Healthy Habits

Being a Sustainably Minded Food Shopper

Content Provided by the GBS Health & Wellness Team

From the Dietitian’s Desk
With Becca Rick, MS, RD

For many of us, grocery shopping is an “in and out” experience. Little thought is generally given to the journey that a product takes to make it to a store’s shelf.

Did you know that produce often travels thousands of miles from the farm where it was grown to a consumer’s table? This long-distance contributes to pollution and environmental harm by adding carbon dioxide emissions to the air. Much of the produce we purchase is also picked prematurely in order to make it these distances, then gassed to ripen after transport or processed in various ways to keep it shelf-stable. With this process, fresh foods lose nutritional value and flavor as they travel.
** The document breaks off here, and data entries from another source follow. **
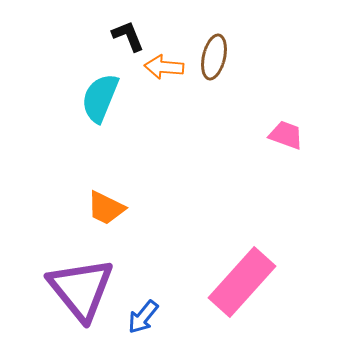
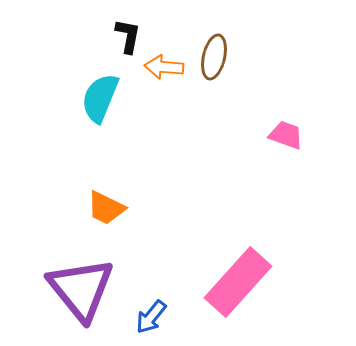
black L-shape: rotated 33 degrees clockwise
pink rectangle: moved 4 px left
blue arrow: moved 8 px right
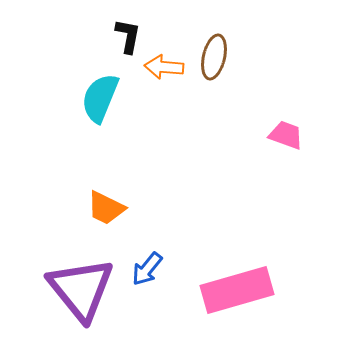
pink rectangle: moved 1 px left, 8 px down; rotated 32 degrees clockwise
blue arrow: moved 4 px left, 48 px up
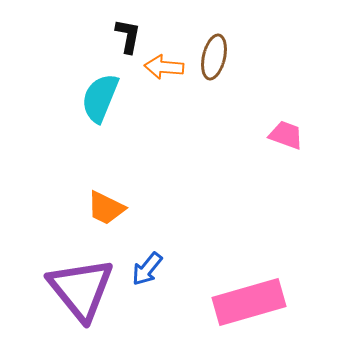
pink rectangle: moved 12 px right, 12 px down
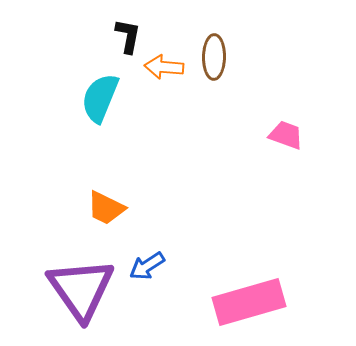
brown ellipse: rotated 12 degrees counterclockwise
blue arrow: moved 3 px up; rotated 18 degrees clockwise
purple triangle: rotated 4 degrees clockwise
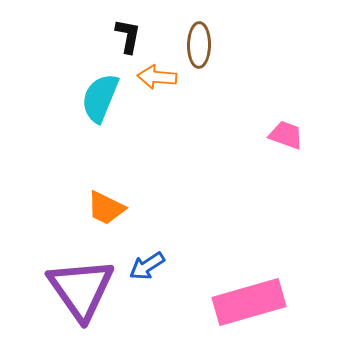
brown ellipse: moved 15 px left, 12 px up
orange arrow: moved 7 px left, 10 px down
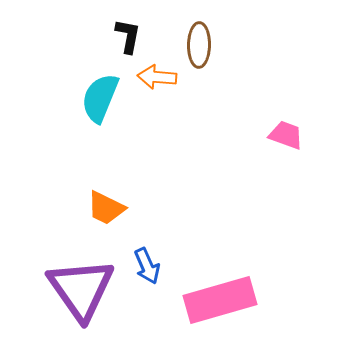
blue arrow: rotated 81 degrees counterclockwise
pink rectangle: moved 29 px left, 2 px up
What can we do about this? Check out these five tips on reducing air pollution and learn how to be a sustainably minded food shopper.

  1. Explore the Local Fare. Grocery stores often stock the produce section with locally grown options. Watch for these items and purchase when available. This also supports local agriculture and encourages stores to continue filling shelves with more homegrown produce.
  2. Shop Seasonally. Learn what is in season locally, and incorporate these foods into your weekly meals. This is an effective way to bring more nutritious, fresh, and flavorful produce into the kitchen. In the chilly winter months, swap out the summertime basil in a pesto sauce for greens like kale or swiss chard. Transition a warm weather pasta dish from zucchini noodles to heartier vegetables like butternut squash or beet noodles.
  3. Browse Farmers Markets. These markets generally pop up from June to October. More cities are starting to offer a winter market as well. Make it a fun weekend outing with friends or family, support local farmers, and add more variety and flavor to meals in the process!
  4. Plant a Garden. Take local to a whole new level by cultivating a backyard garden. Start small with potted plants and herbs, then progress to a garden plot with a variety of fruits and vegetables. This can become a new hobby, provide a learning opportunity for the family to connect more closely with food and each other, and supply quality produce that travels only from the backyard to the kitchen.
  5. Preserve. Living in a region that is cold for much of the year can limit local produce options. Preserving foods can be a helpful option to support shopping in season and allow for greater variety in your diet throughout the year. Try pickling, canning, drying, freezing, and fermenting fruits and vegetables while they are in season.